Monday 23 January 2012

Poster Final Draft and Development


This is our final poster. We hope to achieve three targets with this product…
·         Advertise our soap opera.
·         Encode a message which was successfully decoded by the audience.
·         Looks aesthetically pleasing, meeting levels of industry standard.
Advertising our soap opera.
To advertise our soap opera successfully we followed conventions of advertisement posters which have been used in the past to successfully advertise products. We included days, timings, channel and the soaps name. By including the following we give our potential audience full opportunities to watch our soap opera.
Encode a message which was successfully decoded by the audience.
We had to connote messages to the audience about characters, locations and storylines. These messages then can be decoded by the audience and hopefully have a preferred reading from the audience who understands the messages presented.
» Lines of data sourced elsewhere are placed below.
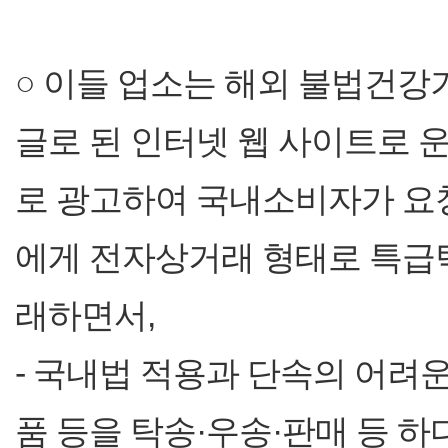
○ 이들 업소는 해외 불법건강
글로 된 인터넷 웹 사이트로 
로 광고하여 국내소비자가 요
에게 전자상거래 형태로 특급
래하면서,
- 국내법 적용과 단속의 어려
품 등을 탁송·우송·판매 등 하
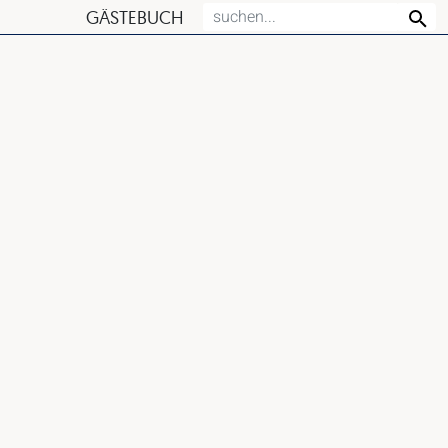
GÄSTEBUCH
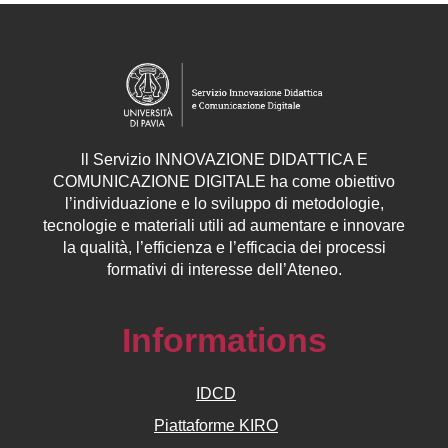
ll
Servizio
INNOVAZIONE DIDATTICA E
COMUNICAZIONE DIGITALE ha come obiettivo
l’individuazione e lo sviluppo di metodologie,
tecnologie e materiali utili ad aumentare e innovare
la qualità, l’efficienza e l’efficacia dei processi
formativi di interesse dell’Ateneo.
Informations
IDCD
Piattaforme KIRO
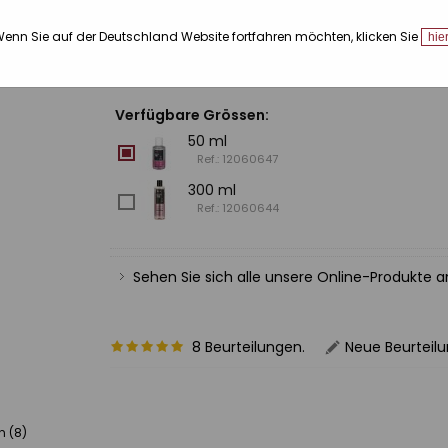
Klinisch getestet.
enn Sie auf der Deutschland Website fortfahren möchten, klicken Sie
hie
0% Parfüm - 0% Alkohol – Geeignet für empﬁnd
Verfügbare Grössen:
50 ml
Ref.: 12060647
300 ml
Ref.: 12060644
Sehen Sie sich alle unsere Online-Produkte 
8 Beurteilungen.
Neue Beurteil
n (8)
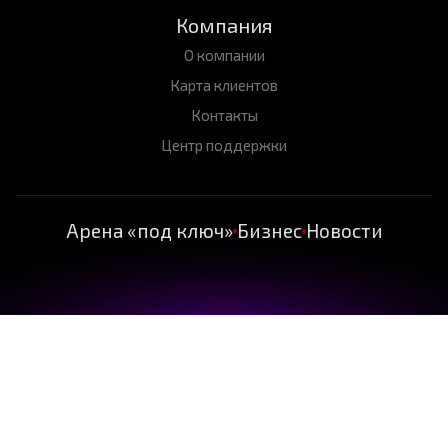
Компания
О компании
Карта клиентов
Контакты
Центр поддержки
Арена «под ключ»
Бизнес
Новости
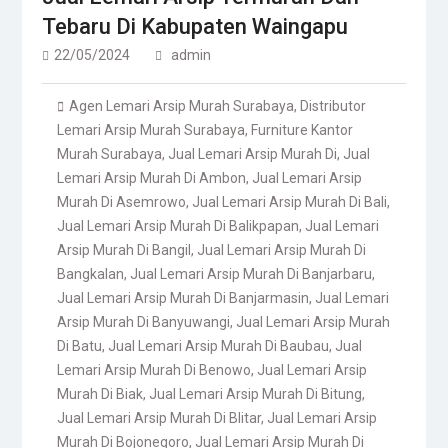
Tebaru Di Kabupaten Waingapu
22/05/2024
admin
Agen Lemari Arsip Murah Surabaya
,
Distributor
Lemari Arsip Murah Surabaya
,
Furniture Kantor
Murah Surabaya
,
Jual Lemari Arsip Murah Di
,
Jual
Lemari Arsip Murah Di Ambon
,
Jual Lemari Arsip
Murah Di Asemrowo
,
Jual Lemari Arsip Murah Di Bali
,
Jual Lemari Arsip Murah Di Balikpapan
,
Jual Lemari
Arsip Murah Di Bangil
,
Jual Lemari Arsip Murah Di
Bangkalan
,
Jual Lemari Arsip Murah Di Banjarbaru
,
Jual Lemari Arsip Murah Di Banjarmasin
,
Jual Lemari
Arsip Murah Di Banyuwangi
,
Jual Lemari Arsip Murah
Di Batu
,
Jual Lemari Arsip Murah Di Baubau
,
Jual
Lemari Arsip Murah Di Benowo
,
Jual Lemari Arsip
Murah Di Biak
,
Jual Lemari Arsip Murah Di Bitung
,
Jual Lemari Arsip Murah Di Blitar
,
Jual Lemari Arsip
Murah Di Bojonegoro
,
Jual Lemari Arsip Murah Di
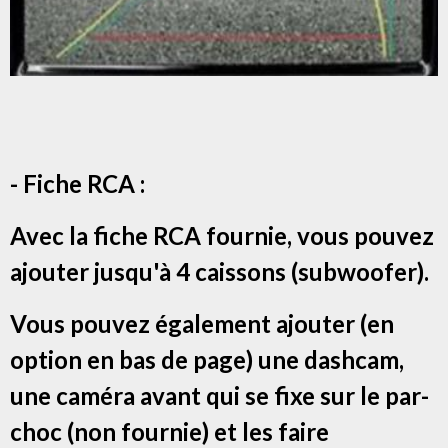
- Fiche RCA :
Avec la fiche RCA fournie, vous pouvez
ajouter jusqu'à 4 caissons (subwoofer).
Vous pouvez également ajouter (en
option en bas de page) une dashcam,
une caméra avant qui se fixe sur le par-
choc (non fournie) et les faire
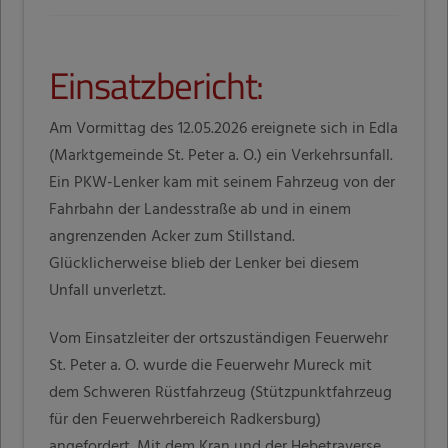
Einsatzbericht:
Am Vormittag des 12.05.2026 ereignete sich in Edla
(Marktgemeinde St. Peter a. O.) ein Verkehrsunfall.
Ein PKW-Lenker kam mit seinem Fahrzeug von der
Fahrbahn der Landesstraße ab und in einem
angrenzenden Acker zum Stillstand.
Glücklicherweise blieb der Lenker bei diesem
Unfall unverletzt.
Vom Einsatzleiter der ortszuständigen Feuerwehr
St. Peter a. O. wurde die Feuerwehr Mureck mit
dem Schweren Rüstfahrzeug (Stützpunktfahrzeug
für den Feuerwehrbereich Radkersburg)
angefordert. Mit dem Kran und der Hebetraverse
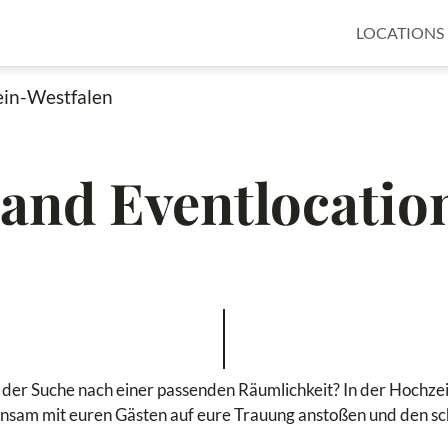
LOCATIONS
in-Westfalen
and Eventlocatio
f der Suche nach einer passenden Räumlichkeit? In der Hochze
nsam mit euren Gästen auf eure Trauung anstoßen und den sc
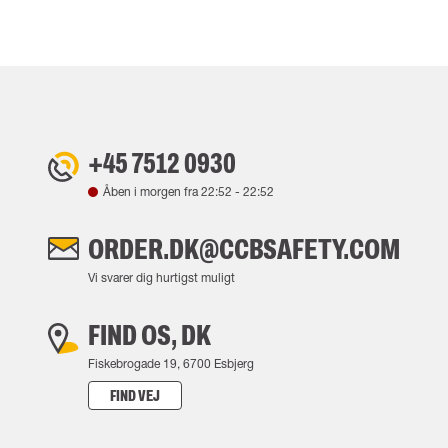
+45 7512 0930
Åben i morgen fra
22:52
-
22:52
ORDER.DK@CCBSAFETY.COM
Vi svarer dig hurtigst muligt
FIND OS, DK
Fiskebrogade 19, 6700 Esbjerg
FIND VEJ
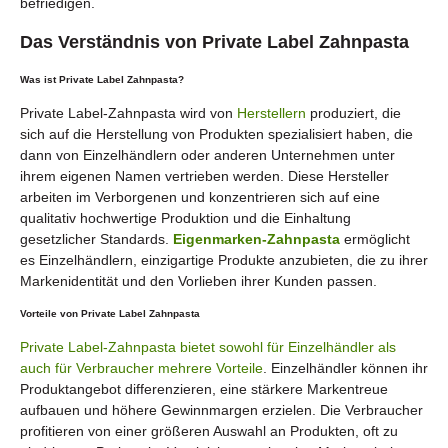
befriedigen.
Das Verständnis von Private Label Zahnpasta
Was ist Private Label Zahnpasta?
Private Label-Zahnpasta wird von
Herstellern
produziert, die
sich auf die Herstellung von Produkten spezialisiert haben, die
dann von Einzelhändlern oder anderen Unternehmen unter
ihrem eigenen Namen vertrieben werden. Diese Hersteller
arbeiten im Verborgenen und konzentrieren sich auf eine
qualitativ hochwertige Produktion und die Einhaltung
gesetzlicher Standards.
Eigenmarken-Zahnpasta
ermöglicht
es Einzelhändlern, einzigartige Produkte anzubieten, die zu ihrer
Markenidentität und den Vorlieben ihrer Kunden passen.
Vorteile von Private Label Zahnpasta
Private Label-Zahnpasta bietet sowohl für Einzelhändler als
auch für Verbraucher mehrere Vorteile
. Einzelhändler können ihr
Produktangebot differenzieren, eine stärkere Markentreue
aufbauen und höhere Gewinnmargen erzielen. Die Verbraucher
profitieren von einer größeren Auswahl an Produkten, oft zu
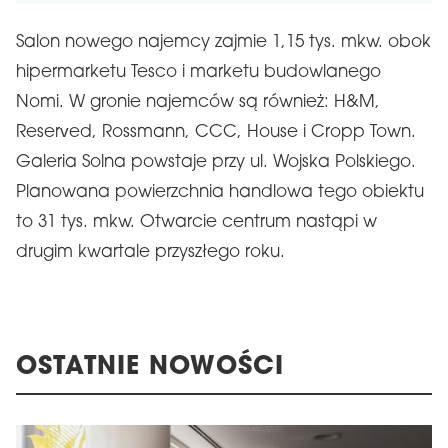
Salon nowego najemcy zajmie 1,15 tys. mkw. obok
hipermarketu Tesco i marketu budowlanego
Nomi. W gronie najemców są również: H&M,
Reserved, Rossmann, CCC, House i Cropp Town.
Galeria Solna powstaje przy ul. Wojska Polskiego.
Planowana powierzchnia handlowa tego obiektu
to 31 tys. mkw. Otwarcie centrum nastąpi w
drugim kwartale przyszłego roku.
OSTATNIE NOWOŚCI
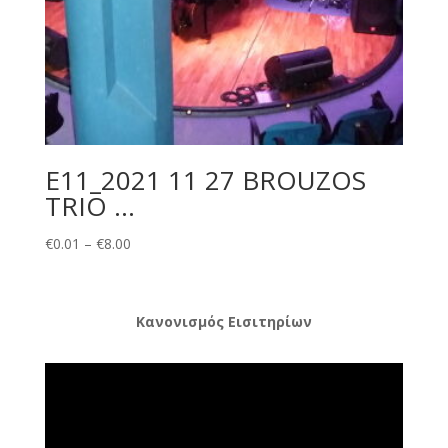
E11_2021 11 27 BROUZOS
TRIO …
Price
€
0.01
–
€
8.00
range:
€0.01
through
Κανονισμός Εισιτηρίων
€8.00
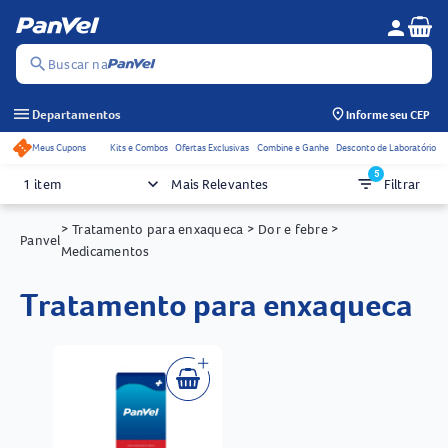
Se
person
Menu do c
search
Buscar na
menu
Departamentos
Informe seu CEP
Meus Cupons
Kits e Combos
Ofertas Exclusivas
Combine e Ganhe
Desconto de Laboratório
Acessos rápidos do cabeçalho
5
keyboard_arrow_down
filter_list
1 item
Mais Relevantes
Filtrar
> Tratamento para enxaqueca
> Dor e febre
>
Panvel
Medicamentos
tratamento para enxaqueca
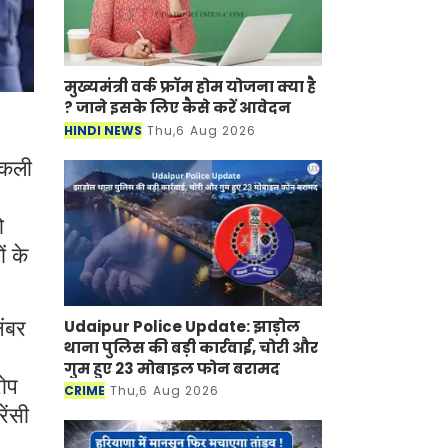
मुख्यमंत्री वर्क फ्रॉम होम योजना क्या है
? जाने इसके लिए कैसे करें आवेदन
HINDI NEWS
Thu,6 Aug 2026
 नकली
ो
ं के
Udaipur Police Update: झाड़ोल
नंबर
थाना पुलिस की बड़ी कार्रवाई, चोरी और
गुम हुए 23 मोबाइल फोन बरामद
रोप
CRIME
Thu,6 Aug 2026
ेंसी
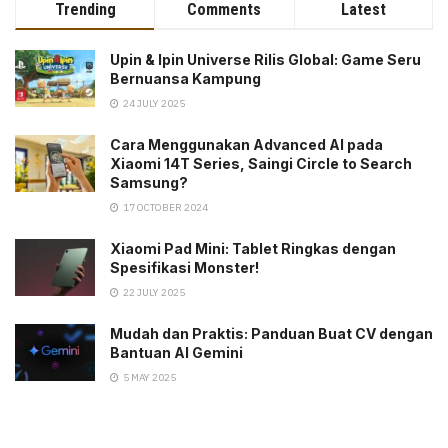
Trending
Comments
Latest
Upin & Ipin Universe Rilis Global: Game Seru
Bernuansa Kampung
24 JULY 2025
Cara Menggunakan Advanced AI pada
Xiaomi 14T Series, Saingi Circle to Search
Samsung?
17 OCTOBER 2024
Xiaomi Pad Mini: Tablet Ringkas dengan
Spesifikasi Monster!
22 JULY 2025
Mudah dan Praktis: Panduan Buat CV dengan
Bantuan AI Gemini
5 MAY 2025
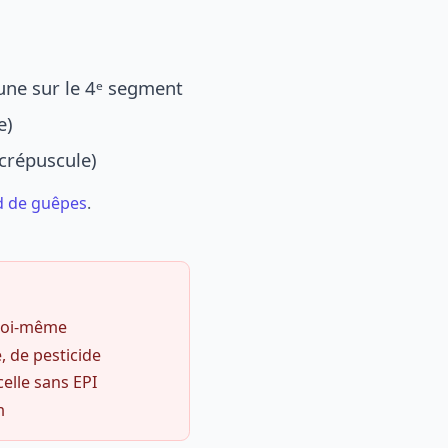
une sur le 4ᵉ segment
e)
 crépuscule)
d de guêpes
.
 soi-même
, de pesticide
celle sans EPI
m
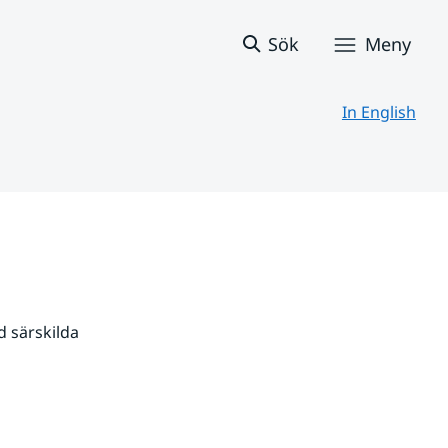
Sök
Meny
In English
 särskilda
Stuart Hall, media theorist, says there are three ways the audience will decode a message…
·         A preferred reading as the producer intended.


·         A negotiated reading, so some parts of the producer’s intention were accepted.
·         A resistant reading, where the audience disagrees with the producer’s intention and find meaning or a different kind behind the decoding.  
How did we encode messages to the audience regarding characters and plots? And how did they decode these messages? We needed the audience to acknowledge the main plot of the soap opera launch was the arrival of Rachel. Equilibrium was in motion within Mill Lane until this character disturbed the piece (the beginning of Todorov’s theory). We encoded this character and her plot through colours, framing and wording. By having only Rachel in colour within the centre of the poster the audience can determine that Rachel is the character which the title is referring to. The title explains the plot and gives the audience a rough understanding of Rachel history, thus, establishing her and her plot. This was recognised by the audience and was a reading preferred by our production team. Other characters stand beside their piers within storylines which could be decoded by the audience, but equally, may be a negotiated reading of the media text. Outfits may suggest links to the characters but by advertising the main story within the poster the potential market can establish a rough idea of the plot behind Mill Lane.


How did we encode messages of the location to the audience and how did they decode these messages? By having the characters beside Rachel in the back in a brown (associated with old) colour scheme you can determine these people live a stereotypical old style life. The slogan informs the audience that Rachel is bringing Essex to Mill Lane. So we know these residences are from Mill Lane. The colour scheme of the residence therefore connotes Mill Lane is an old fashioned, stereotypical rural village that live of the land through farming (connoted by Charlie Collins farming outfit to the far right of the frame) and other outdoor vacancies. This message was decoded successfully by the market and therefore was a preferred reading.